Meet the Activist Targeting the Activist Who Runs Steak ‘n Shake

Wall Street Journal

A small Minneapolis hedge fund has tried to take a bite out of the company that runs Steak ‘n Shake and the activist that runs it.

Groveland Capital is seeking to remove the entire board of Biglari Holdings Inc.BH -1.78%, including its chairman and CEO Sardar Biglari, himself an activist.

It’s a campaign that’s garnered attention among activists, no strangers to fighting and mudslinging, for its unusually colorful twists and turns.

Who is Groveland?

The hedge fund was started in 2009 and currently manages about $25 million.

It’s run by Nick Swenson, a 46 year-old trader who got his start in distressed debt and previously built a $1.7 billion high-yield debt fund before launching Groveland.

Groveland has never targeted a company the size of Biglari Holdings, which has a market capitalization of nearly $900 million.

In 2012, Groveland went after Air T Inc.AIRT +9.94%, a $57 million air cargo company, and Mr. Swenson gained a board seat that year. A year later, he waged a second campaign and gained seats for his allies in a settlement, eventually becoming chairman and CEO of the company.

Last August, Air T made an activist investment with its own capital alongside Groveland. Together they bought a 14% stake in Insignia Systems Inc.ISIG 0.00%, a retail-marketing company with a market capitalization around $37 million. Insignia then appointed Mr. Swenson to the board last November.

“Nick has had a positive impact,” Insignia CFO John Gonsior told MoneyBeat.

Mr. Biglari has flipped the script and responded to Groveland’s attacks by taking large stakes in both Air T and Insignia. He criticized Mr. Swenson for becoming chairman and CEO of Air T and for implementing a poison pill to block Mr. Biglari.

Groveland has two main issues with Biglari. The first is a licensing agreement Mr. Biglari has signed with the company for use of his name at its Steak ‘n Shake locations, a pact that would pay him 2.5% of revenue and could total close to $100 million at this point. The second is the maneuvering of Mr. Biglari’s own hedge fund, Lion Fund, at Biglari Holdings and the fund’s use of the company’s cash.
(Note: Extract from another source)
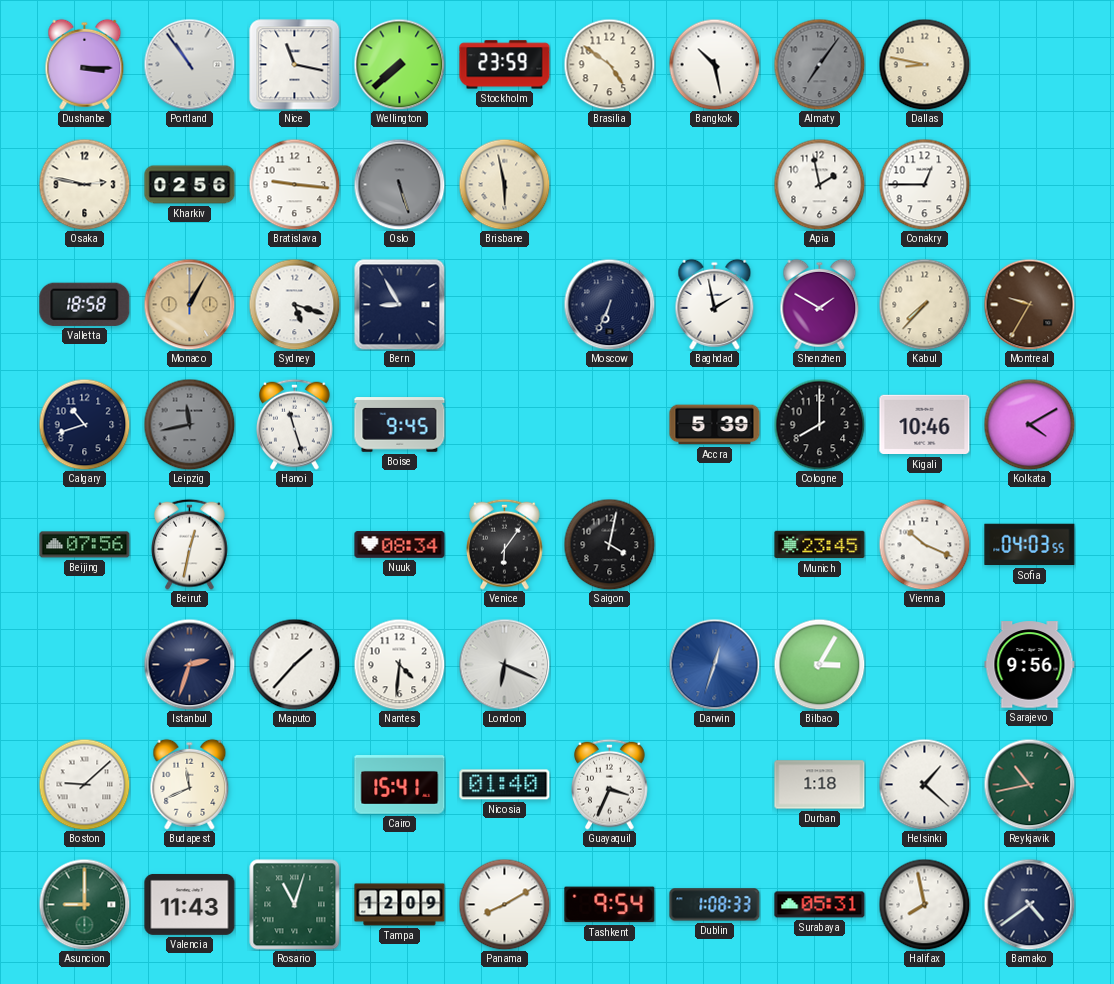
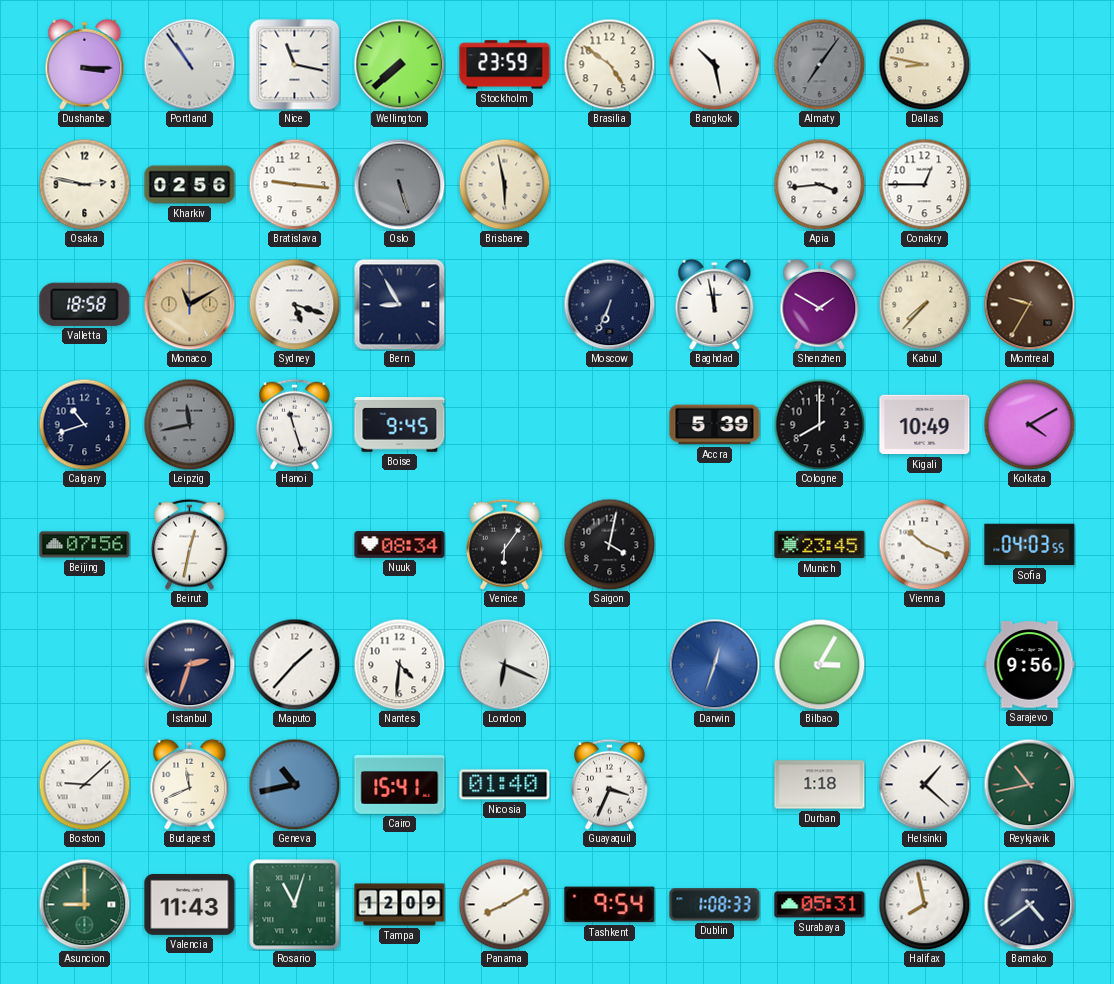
Apia: 1:58 -> 3:44
Monaco: 1:05 -> 11:10
Baghdad: 1:58 -> 11:58
Kigali: 10:46 -> 10:49
Geneva: none -> 10:43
In running for the entire board of Biglari, Groveland proposed a slate of six directors, including Mr. Swenson and fellow Groveland portfolio manager Seth Barkett. The list also includes an investment banker, two lawyers and one restaurant-industry executive.

Groveland has said the board slate brings different views about governance and the management of Biglari Holdings. Biglari Holdings says they have no relevant experience.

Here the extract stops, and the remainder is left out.